Transcribe only what runs from the line containing "シンボルツリーを育てる時の注意点" through the final line below, exactly, and leave every picture out.

(DATA FOR THIS EXERCISE)

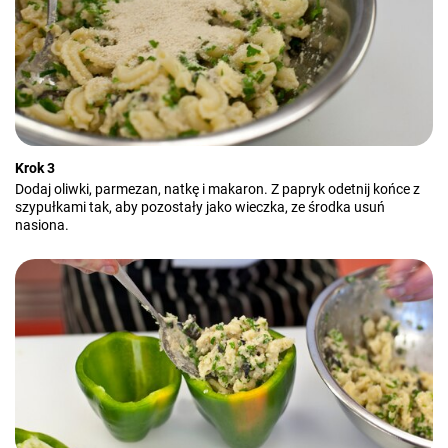
Krok 3
Dodaj oliwki, parmezan, natkę i makaron. Z papryk odetnij końce z
szypułkami tak, aby pozostały jako wieczka, ze środka usuń
nasiona.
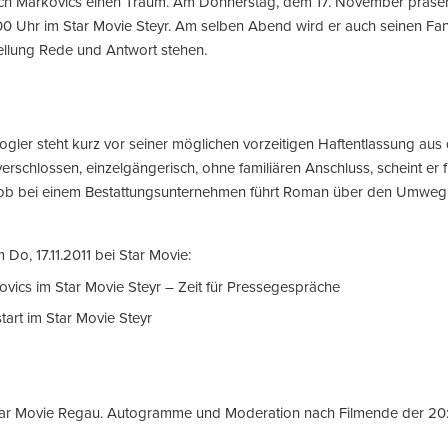
 sich Markovics einen Traum. Am Donnerstag, dem 17. November präsen
00 Uhr im Star Movie Steyr. Am selben Abend wird er auch seinen Fa
ellung Rede und Antwort stehen.
ler steht kurz vor seiner möglichen vorzeitigen Haftentlassung aus 
erschlossen, einzelgängerisch, ohne familiären Anschluss, scheint er f
ob bei einem Bestattungsunternehmen führt Roman über den Umweg T
Do, 17.11.2011 bei Star Movie:
kovics im Star Movie Steyr – Zeit für Pressegespräche
tart im Star Movie Steyr
 Star Movie Regau. Autogramme und Moderation nach Filmende der 20:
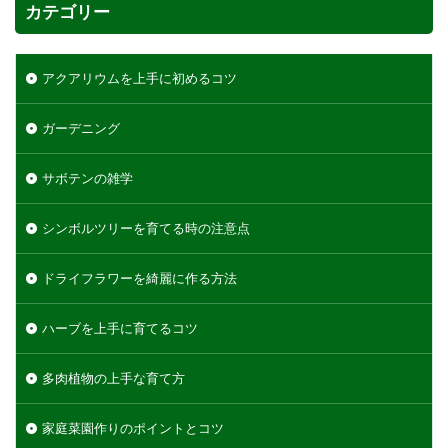
カテゴリー
アクアリウムを上手に初めるコツ
ガーデニング
サボテンの雑学
シンボルツリーを育てる時の注意点
ドライフラワーを綺麗に作る方法
ハーブを上手に育てるコツ
多肉植物の上手な育て方
家庭菜園作りのポイントとコツ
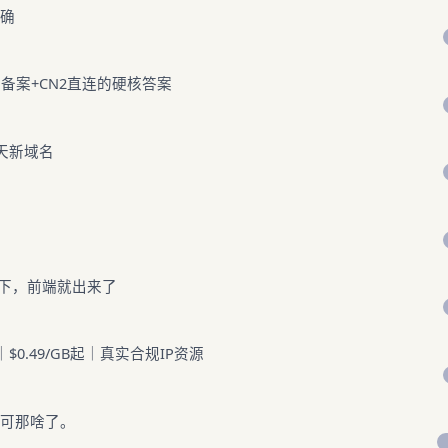
准确
备案+CN2直连的硬核答案
天新域名
一下，前端就出来了
$0.49/GB起｜真实合规IP资源
的可那啥了。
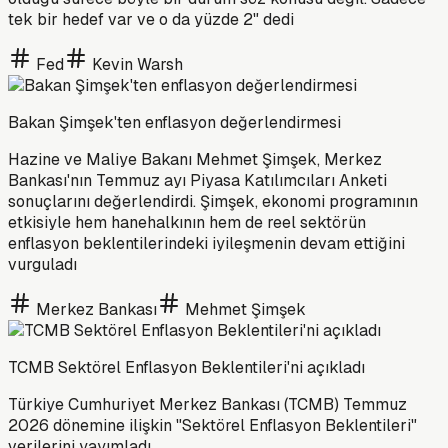
tek bir hedef var ve o da yüzde 2" dedi
Fed
Kevin Warsh
Bakan Şimşek'ten enflasyon değerlendirmesi
Hazine ve Maliye Bakanı Mehmet Şimşek, Merkez
Bankası'nın Temmuz ayı Piyasa Katılımcıları Anketi
sonuçlarını değerlendirdi. Şimşek, ekonomi programının
etkisiyle hem hanehalkının hem de reel sektörün
enflasyon beklentilerindeki iyileşmenin devam ettiğini
vurguladı
Merkez Bankası
Mehmet Şimşek
TCMB Sektörel Enflasyon Beklentileri'ni açıkladı
Türkiye Cumhuriyet Merkez Bankası (TCMB) Temmuz
2026 dönemine ilişkin "Sektörel Enflasyon Beklentileri"
verilerini yayımladı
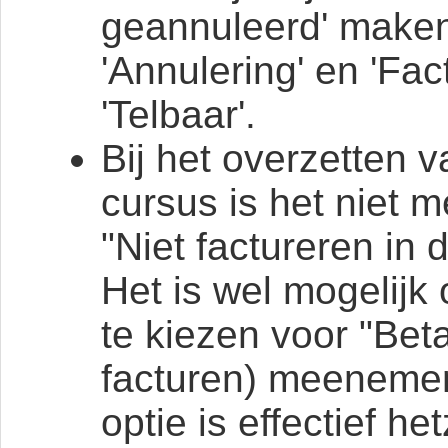
geannuleerd' make
'Annulering' en 'Fac
'Telbaar'.
Bij het overzetten 
cursus is het niet 
"Niet factureren in 
Het is wel mogelijk
te kiezen voor "Beta
facturen) meenemen
optie is effectief he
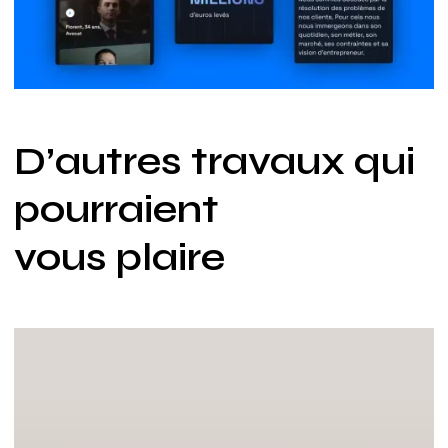
D’autres travaux qui
pourraient
vous plaire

(End DATA FOR THIS EXERCISE)

**RESULT OF THE TASK:**
シンボルツリーを育てる時の注意点
ドライフラワーを綺麗に作る方法
ハーブを上手に育てるコツ
多肉植物の上手な育て方
家庭菜園作りのポイントとコツ
准确
备案+CN2直连的硬核答案
天新域名
一下，前端就出来了
$0.49/GB起｜真实合规IP资源
的可那啥了。
tek bir hedef var ve o da yüzde 2" dedi
Fed
Kevin Warsh
Bakan Şimşek'ten enflasyon değerlendirmesi
Hazine ve Maliye Bakanı Mehmet Şimşek, Merkez
Bankası'nın Temmuz ayı Piyasa Katılımcıları Anketi
sonuçlarını değerlendirdi. Şimşek, ekonomi programının
etkisiyle hem hanehalkının hem de reel sektörün
enflasyon beklentilerindeki iyileşmenin devam ettiğini
vurguladı
Merkez Bankası
Mehmet Şimşek
TCMB Sektörel Enflasyon Beklentileri'ni açıkladı
Türkiye Cumhuriyet Merkez Bankası (TCMB) Temmuz
2026 dönemine ilişkin "Sektörel Enflasyon Beklentileri"
verilerini yayımladı
geannuleerd' make
'Annulering' en 'Fac
'Telbaar'.
Bij het overzetten 
cursus is het niet 
"Niet factureren in 
Het is wel mogelijk
te kiezen voor "Beta
facturen) meenemen
optie is effectief he
D’autres travaux qui
pourraient
vous plaire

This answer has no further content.